Yes it is Korfmann's article. It's older than I thought.

I'll read the article and post a summary here in the next couple of days. I'm still recovering from Thanksgiving; clean up, food coma, etc.

[Dave Beatty]

Possibly of interest wrt kinetic energy: Bert S. Hall's Weapons and Warfare in Renaissance Europe (p145) describes a test in which a early modern pistol was fired at a 16C breastplate from 8.5 m range. The calculated impact energy was 907 J (so more than eleven times the supposed "blunt force trauma" lethality threshold). The bullet did penetrate the breastplate, but in doing so expended practically all it's energy, failing to penetrate the linen beneath. The investigators concluded that a man wearing the breastplace would not have been killed or seriously injured, but merely bruised.
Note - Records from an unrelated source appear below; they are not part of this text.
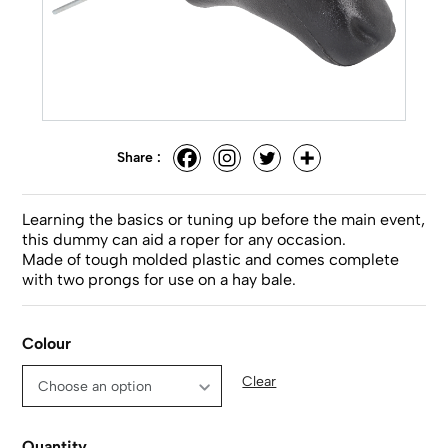
Share :
Learning the basics or tuning up before the main event,
this dummy can aid a roper for any occasion.
Made of tough molded plastic and comes complete
with two prongs for use on a hay bale.
Colour
Clear
Quantity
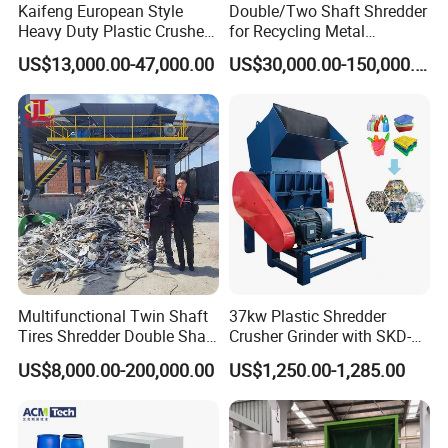
Kaifeng European Style
Double/Two Shaft Shredder
Heavy Duty Plastic Crusher -
for Recycling Metal
Multi-Material for Pet
Scraps/Used Tires/Soild
US$13,000.00-47,000.00
US$30,000.00-150,000.00
Bottles/HDPE/PVC
Waste/Plastic/Wood
Multifunctional Twin Shaft
37kw Plastic Shredder
Tires Shredder Double Shaft
Crusher Grinder with SKD-11
Scrap Metal Shredder
Blades 1 Ton/H Output for
US$8,000.00-200,000.00
US$1,250.00-1,285.00
Machine Price
Pet Bottle HDPE Container
Recycling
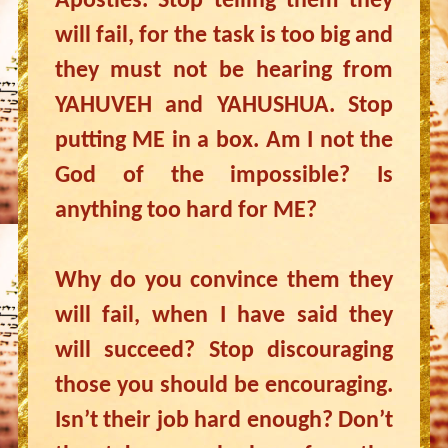
Apostles. Stop telling them they
will fail, for the task is too big and
they must not be hearing from
YAHUVEH and YAHUSHUA. Stop
putting ME in a box. Am I not the
God of the impossible? Is
anything too hard for ME?
Why do you convince them they
will fail, when I have said they
will succeed? Stop discouraging
those you should be encouraging.
Isn’t their job hard enough? Don’t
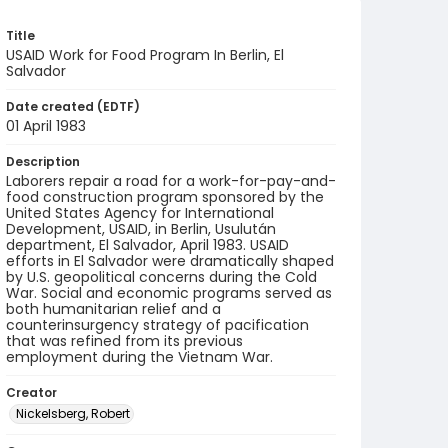
Title
USAID Work for Food Program In Berlin, El
Salvador
Date created (EDTF)
01 April 1983
Description
Laborers repair a road for a work-for-pay-and-
food construction program sponsored by the
United States Agency for International
Development, USAID, in Berlin, Usulután
department, El Salvador, April 1983. USAID
efforts in El Salvador were dramatically shaped
by U.S. geopolitical concerns during the Cold
War. Social and economic programs served as
both humanitarian relief and a
counterinsurgency strategy of pacification
that was refined from its previous
employment during the Vietnam War.
Creator
Nickelsberg, Robert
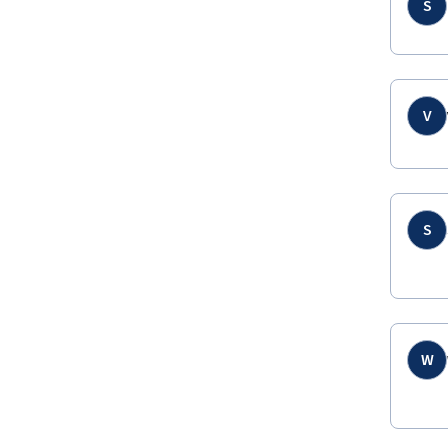
S
V
S
W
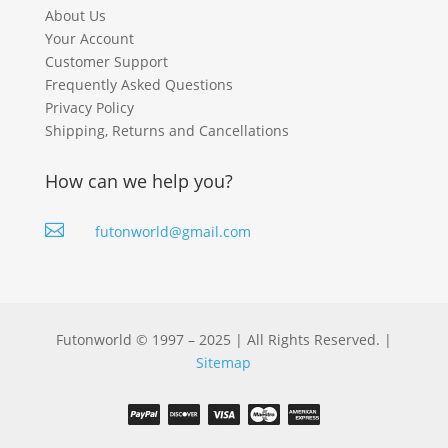
About Us
Your Account
Customer Support
Frequently Asked Questions
Privacy Policy
Shipping, Returns and Cancellations
How can we help you?

futonworld@gmail.com
Futonworld © 1997 – 2025 | All Rights Reserved. |
Sitemap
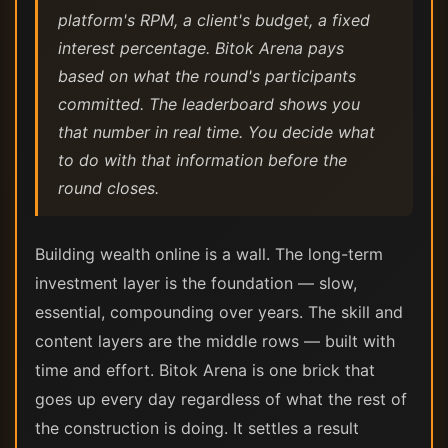
platform's RPM, a client's budget, a fixed
interest percentage. Bitok Arena pays
based on what the round's participants
committed. The leaderboard shows you
that number in real time. You decide what
to do with that information before the
round closes.
Building wealth online is a wall. The long-term
investment layer is the foundation — slow,
essential, compounding over years. The skill and
content layers are the middle rows — built with
time and effort. Bitok Arena is one brick that
goes up every day regardless of what the rest of
the construction is doing. It settles a result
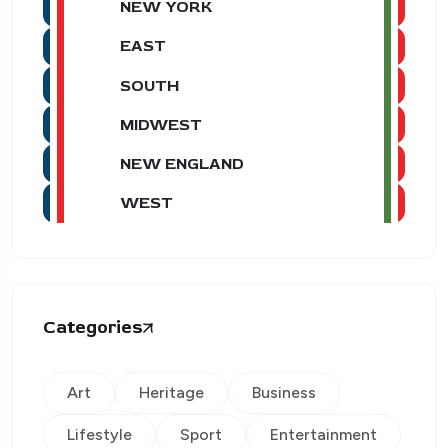
NEW YORK
EAST
SOUTH
MIDWEST
NEW ENGLAND
WEST
Categories
Art
Heritage
Business
Lifestyle
Sport
Entertainment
I would agree with investigators on this one.  I can say from personal experience that being shot with an AK-47 at long range (1000 yards or so) the bullet did not penetrate my old Vietnam issue flak jacket but it sure did knock me on my ass and leave a nasty bruise over most of my chest.  In a different engagement, a colleague was shot in the head at close range (20 yards) by an AK-47 and the bullet did not penetrate his new fangled Kevlar helmet (this was in Grenada in 1983).  The kid's helmet went flying but he was entirely uninjured. The helmet (complete with 7.62 bullet lodged therein) is in the museum at Ft Bragg last I saw it.

[Patrick Waterson]

I would agree with investigators on this one.  I can say from personal experience that being shot with an AK-47 at long range (1000 yards or so) the bullet did not penetrate my old Vietnam issue flak jacket but it sure did knock me on my ass and leave a nasty bruise over most of my chest.

Dave, I am surprised anyone could hit a target with an AK47 at 1,000 yards or so.  Are you sure it was not a Dragunov (SVD-63) sniper rifle?  Those things were pretty accurate and I suspect that Charlie was aiming for your head but thankfully failed to allow for bullet drop.

Muzzle velocity on an SVD is about 830 m/s compared with the AK-47's 715 m/s, this being from a 7.62x54mm cartridge instead of 7.62x39mm.  Not sure what the impact energy would be at 1,000 yards but the word 'considerable' comes to mind.

I'd guess from a quick google that the article in question is Korfmann's from 1973.  I wasn't able to find that online but did find this which might be of interest :

http://www.academia.edu/176644/New_Experimental_Data_on_the_Distance_of_Sling_Projectiles

Yes, of particular interest is this snippet from the conclusion:

"The previous maximum downslope distance model very significantly underestimates the range that an experienced adult male slinger can cast stones."